Boa noite. Passei anos pesquisando fenômenos inexplicáveis, e há um caso que me fascina absolutamente toda vez que me aprofundo nele. Na verdade, estava reorganizando meu arquivo na última terça-feira quando encontrei minhas notas originais sobre isso, e simplesmente tive que ligar. Aconteceu em 1931 na Ilha de Man, e envolvia uma família que afirmava compartilhar sua casa com uma doninha falante. Eu sei como isso soa. Acredite em mim, eu sei. Mas depois de ler todos os documentos, todos os depoimentos de testemunhas, todos os artigos de jornal que pude encontrar sobre esse caso, estou convicto de que algo genuinamente extraordinário aconteceu naquela fazenda isolada. E preciso contar sobre isso. A família se chamava Irving. James Irving, sua esposa Margaret e a filha de treze anos, uma menina que chamavam de Voirrey. Moravam nessa fazenda isolada de pedra chamada Cashen's Gap, perto de uma pequena aldeia chamada Dalby, na costa ocidental da Ilha de Man. Os vizinhos mais próximos ficavam pelo menos a um quilômetro e meio de distância. Era setembro de 1931, e começaram a ouvir esses sons estranhos vindo de trás dos painéis de madeira da parede. Sons de arranhar. Farfalhar. Pequenos ruídos vocais que às vezes soavam como um furão, às vezes como um cachorro, às vezes quase como um bebê chorando. A princípio acharam que era só um camundongo ou talvez um rato que tinha entrado nas paredes. Sabe como são as casas velhas. Mas então os sons começaram a mudar. A coisa, seja lá o que fosse, começou a imitar sons. Sons de animais primeiro. Depois começou a imitar as vozes deles. E então, um dia, falou com eles. Com voz própria. Claramente.

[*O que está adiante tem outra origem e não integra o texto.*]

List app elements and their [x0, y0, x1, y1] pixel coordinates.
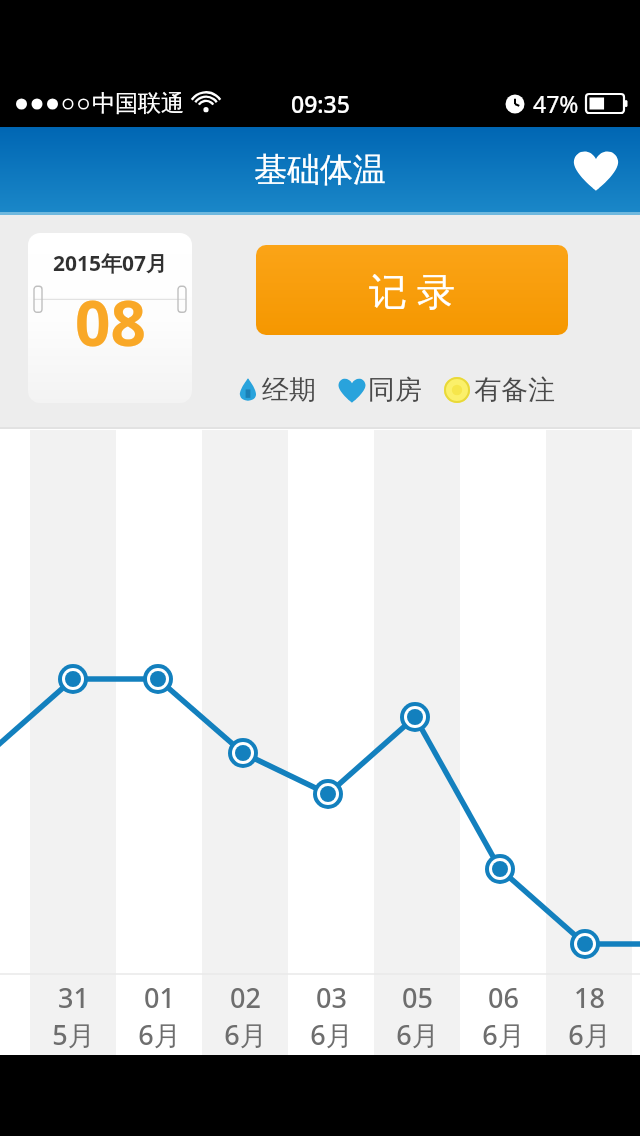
staticText: 6月: [224, 1016, 267, 1053]
staticText: 09:35: [291, 88, 350, 119]
staticText: 05: [402, 979, 433, 1016]
staticText: 02: [230, 979, 261, 1016]
staticText: 经期: [262, 373, 316, 407]
staticText: 03: [316, 979, 347, 1016]
staticText: 中国联通: [92, 89, 184, 118]
staticText: 47%: [533, 88, 579, 119]
staticText: 基础体温: [254, 149, 386, 191]
button[interactable]: 记 录: [256, 245, 568, 335]
staticText: 6月: [482, 1016, 525, 1053]
staticText: 6月: [138, 1016, 181, 1053]
staticText: 6月: [568, 1016, 611, 1053]
button[interactable]: Favorite: [566, 140, 626, 200]
button[interactable]: 2015年07月: [28, 233, 192, 403]
staticText: 01: [144, 979, 175, 1016]
staticText: 同房: [368, 373, 422, 407]
staticText: 5月: [52, 1016, 95, 1053]
staticText: 08: [75, 280, 146, 364]
staticText: 31: [58, 979, 89, 1016]
staticText: 2015年07月: [53, 249, 168, 278]
staticText: 6月: [396, 1016, 439, 1053]
staticText: 18: [574, 979, 605, 1016]
staticText: 有备注: [474, 373, 555, 407]
staticText: 6月: [310, 1016, 353, 1053]
staticText: 06: [488, 979, 519, 1016]
staticText: 记 录: [369, 264, 455, 316]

A criatura se apresentou. Disse que seu nome era Gef, escrito G-E-F, e insistia nessa grafia específica. E é aqui que fica muito estranho. A coisa afirmava ser uma doninha, nascida em Nova Delhi, Índia, no dia 7 de junho de 1852. Uma doninha de oitenta anos. Se descrevia como uma doninha extra, extra inteligente, um espírito terreno, um fantasma em forma de animal. De acordo com os relatos dos Irving, Gef tinha essa voz aguda, umas duas oitavas mais alta que a voz normal de uma pessoa, mas perfeitamente clara e distinta. Ele não apenas falava, era articulado. Falava inglês fluente, mas também conhecia pedaços de outros idiomas. Russo, manês, até um pouco de hebraico. A família tinha longas conversas com ele. Contava histórias, lendas e contos de fadas. Cantava músicas. Fazia piadas, muitas vezes bem afiadas às custas deles. Voirrey, a filha, parecia ter a conexão mais forte com Gef. Ensinou-lhe cantigas de ninar, e ele as repetia de volta perfeitamente. A família passou a deixar comida para ele num pratinho suspenso do teto. Biscoitos, chocolates, bananas. Ele pegava a comida quando achava que ninguém estava olhando. E em troca, Gef fazia coisas por eles. Acordava-os se dormissem demais. Apagava o fogo se esquecessem à noite. Avisava quando estavam chegando visitas ou se havia um cachorro desconhecido por perto.
Mas Gef não era apenas prestativo. Era também travesso, às vezes até ameaçador. Jogava objetos pela casa. Espionava os vizinhos e voltava com fofocas sobre o que estavam fazendo, o que estavam dizendo. Os Irving relataram que Gef os acompanhava ao mercado, mantendo-se do outro lado das cercas vivas, conversando sem parar enquanto caminhavam. Aparentemente conseguia ficar invisível, que era como afirmava espionar as pessoas sem ser visto. Algumas das coisas que Gef disse se tornaram famosas. Uma de suas frases mais citadas era esta: 'Vou dividir o átomo! Sou a quinta dimensão! Sou a oitava maravilha do mundo!' Em outra ocasião disse a eles: 'Sou um fenômeno. Tenho mãos e tenho pés, e se me vissem desmaiariam, ficariam petrificados, mumificados, transformados em pedra ou numa coluna de sal!' E havia ainda essa frase arrepiante: 'Poderia matar vocês todos, mas não vou.' A história se espalhou rapidamente pela ilha. Os habitantes locais passaram a chamá-lo de o Fantasma de Dalby. E não eram apenas os Irving que afirmavam ouvi-lo. Outras pessoas, vizinhos e visitantes, disseram também ter ouvido a voz de Gef. Dois adolescentes, Will Cubbon e Henry Hall, afirmaram ter realmente visto Gef no quintal de Cubbon um dia. Descreveram-no como amarelado com uma mancha preta na cauda, com o tamanho de um ratinho, mas com cauda espessa.